:: Task requirements ::
Below are the records. Retype exactly the lines between the lines holding "Son Dakika Haberleri" and "le une rivière appelée le Ru", inclusive.

(Task data)

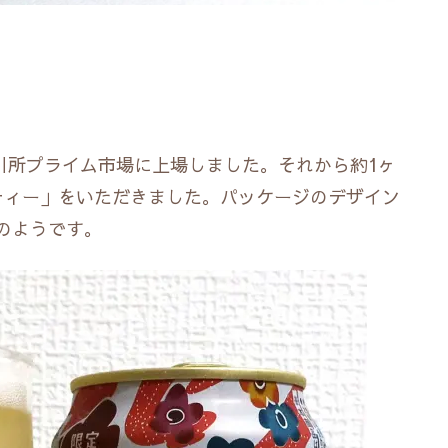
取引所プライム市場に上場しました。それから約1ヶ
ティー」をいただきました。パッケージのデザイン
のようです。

(End Task data)
(Task data)

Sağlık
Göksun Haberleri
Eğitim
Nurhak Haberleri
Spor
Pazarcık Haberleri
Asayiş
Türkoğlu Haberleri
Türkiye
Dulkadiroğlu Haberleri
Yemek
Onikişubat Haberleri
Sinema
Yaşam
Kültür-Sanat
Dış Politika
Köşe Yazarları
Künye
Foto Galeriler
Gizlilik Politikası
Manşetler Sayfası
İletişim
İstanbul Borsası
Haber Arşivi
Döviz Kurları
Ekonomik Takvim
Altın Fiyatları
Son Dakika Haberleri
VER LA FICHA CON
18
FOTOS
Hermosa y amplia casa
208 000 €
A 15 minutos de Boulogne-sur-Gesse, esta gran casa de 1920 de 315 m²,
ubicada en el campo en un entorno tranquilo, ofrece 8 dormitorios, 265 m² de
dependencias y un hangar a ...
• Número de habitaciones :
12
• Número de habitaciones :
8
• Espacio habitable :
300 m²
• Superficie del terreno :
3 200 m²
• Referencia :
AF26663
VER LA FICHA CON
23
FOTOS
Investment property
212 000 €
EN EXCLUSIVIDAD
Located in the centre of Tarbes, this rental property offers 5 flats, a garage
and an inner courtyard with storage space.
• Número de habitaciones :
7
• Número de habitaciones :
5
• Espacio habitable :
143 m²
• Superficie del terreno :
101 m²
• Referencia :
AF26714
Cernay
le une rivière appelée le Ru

(End Task data)

:: Reply to the task ::
Son Dakika Haberleri
VER LA FICHA CON
18
FOTOS
Hermosa y amplia casa
208 000 €
A 15 minutos de Boulogne-sur-Gesse, esta gran casa de 1920 de 315 m²,
ubicada en el campo en un entorno tranquilo, ofrece 8 dormitorios, 265 m² de
dependencias y un hangar a ...
• Número de habitaciones :
12
• Número de habitaciones :
8
• Espacio habitable :
300 m²
• Superficie del terreno :
3 200 m²
• Referencia :
AF26663
VER LA FICHA CON
23
FOTOS
Investment property
212 000 €
EN EXCLUSIVIDAD
Located in the centre of Tarbes, this rental property offers 5 flats, a garage
and an inner courtyard with storage space.
• Número de habitaciones :
7
• Número de habitaciones :
5
• Espacio habitable :
143 m²
• Superficie del terreno :
101 m²
• Referencia :
AF26714
Cernay
le une rivière appelée le Ru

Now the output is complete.